***** Given entries *****

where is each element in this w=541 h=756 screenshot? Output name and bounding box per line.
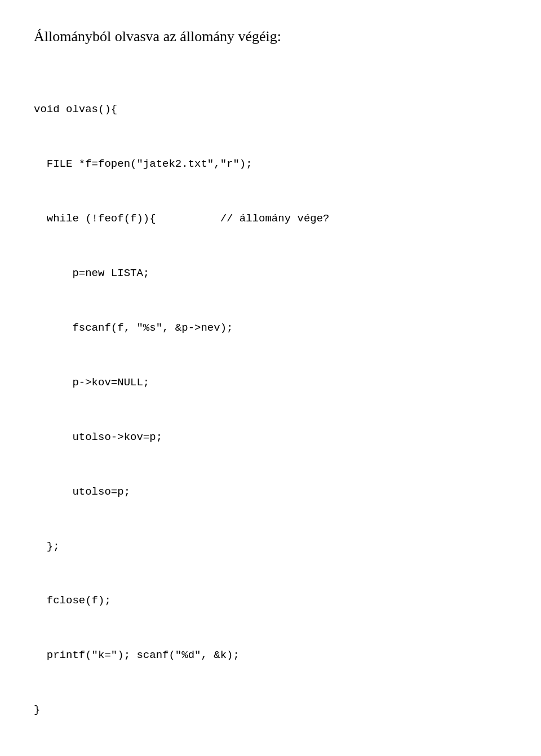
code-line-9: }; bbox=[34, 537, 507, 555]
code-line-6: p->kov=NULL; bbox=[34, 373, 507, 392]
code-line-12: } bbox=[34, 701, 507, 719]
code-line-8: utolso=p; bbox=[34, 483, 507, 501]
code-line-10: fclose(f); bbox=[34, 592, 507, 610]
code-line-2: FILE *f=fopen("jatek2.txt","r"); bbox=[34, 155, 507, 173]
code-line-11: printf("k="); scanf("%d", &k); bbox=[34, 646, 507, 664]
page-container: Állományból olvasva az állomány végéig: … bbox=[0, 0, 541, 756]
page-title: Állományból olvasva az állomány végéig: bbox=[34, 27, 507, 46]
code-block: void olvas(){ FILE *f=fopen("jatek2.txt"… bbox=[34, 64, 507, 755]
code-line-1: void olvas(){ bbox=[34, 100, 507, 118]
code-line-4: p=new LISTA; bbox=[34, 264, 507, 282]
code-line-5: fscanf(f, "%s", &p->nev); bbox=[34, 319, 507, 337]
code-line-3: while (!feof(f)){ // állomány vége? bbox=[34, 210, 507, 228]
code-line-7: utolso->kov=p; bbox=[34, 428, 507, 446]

*****

Work request =>
Copy every line above word for word and exclude the pictures.

The completed task =>
where is each element in this w=541 h=756 screenshot? Output name and bounding box per line.
code-line-9: }; bbox=[34, 537, 507, 555]
code-line-6: p->kov=NULL; bbox=[34, 373, 507, 392]
code-line-12: } bbox=[34, 701, 507, 719]
code-line-8: utolso=p; bbox=[34, 483, 507, 501]
code-line-10: fclose(f); bbox=[34, 592, 507, 610]
code-line-2: FILE *f=fopen("jatek2.txt","r"); bbox=[34, 155, 507, 173]
code-line-11: printf("k="); scanf("%d", &k); bbox=[34, 646, 507, 664]
page-container: Állományból olvasva az állomány végéig: … bbox=[0, 0, 541, 756]
page-title: Állományból olvasva az állomány végéig: bbox=[34, 27, 507, 46]
code-block: void olvas(){ FILE *f=fopen("jatek2.txt"… bbox=[34, 64, 507, 755]
code-line-1: void olvas(){ bbox=[34, 100, 507, 118]
code-line-4: p=new LISTA; bbox=[34, 264, 507, 282]
code-line-5: fscanf(f, "%s", &p->nev); bbox=[34, 319, 507, 337]
code-line-3: while (!feof(f)){ // állomány vége? bbox=[34, 210, 507, 228]
code-line-7: utolso->kov=p; bbox=[34, 428, 507, 446]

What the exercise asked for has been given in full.